Khan and the team’s final model was applied to investigate scenarios representing different at-risk populations, treatment strategies, and treatment durations. The populations had recent acute coronary syndrome, stable atherosclerotic cardiovascular disease, diabetes mellitus primary prevention, and primary prevention.
Of the literature searched, 22 randomized controlled trials met selection criteria. The trials included primary and secondary prevention populations, follow-ups of .3-6.7 years, and treatments including statins, ezetimibe, PCSK9 inhibitors, and anacetrapib. Indicator variables included individuals end point type, lipid-lowering therapy type, and high baseline high-sensitivity C-reactive protein level.

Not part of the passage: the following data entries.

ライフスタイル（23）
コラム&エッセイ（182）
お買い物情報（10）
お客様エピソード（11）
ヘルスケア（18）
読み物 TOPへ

In 15 of the trials, the new time-dependent model better predicted estimations for a composite of coronary heart disease death, nonfatal myocardial infarction, and ischemic stroke compared to cholesterol treatment trialists. The investigators explored scenarios and found an absolute risk reduction of at least 2% with intensive treatment with high-intensity statin, ezetimibe, and high-dose proprotein convertase subtilisin/kexin type 9 inhibitor compared with high- or moderate-intensity statin alone. The absolute risk reductions were achieved in higher-risk populations with 2-5 years of treatment and among lower-risk populations with 9-11 years of treatment.
“Evaluation of the implications of sustained (low-density lipoprotein cholesterol) lowering on cardiovascular outcomes is important for appropriate clinician-patient shared decision making,” the study authors wrote. “It is apparent given the evidence from lipid-lowering trials that the relative risk reduction gradually improves over time for cardiovascular events with sustained (low-density lipoprotein cholesterol) lowering.”
The team’s model demonstrated the ability to capture treatment benefit accurately for statin and nonstatin treatments. The model can be used to simulate treatment benefit over time with time-varying low-density lipoprotein cholesterol caused by situations caused by trial design or real-world aspects.
The study, “Time-Dependent Cardiovascular Treatment Benefit Model for Lipid-Lowering Therapies,” was published in the Journal of the American Heart Association.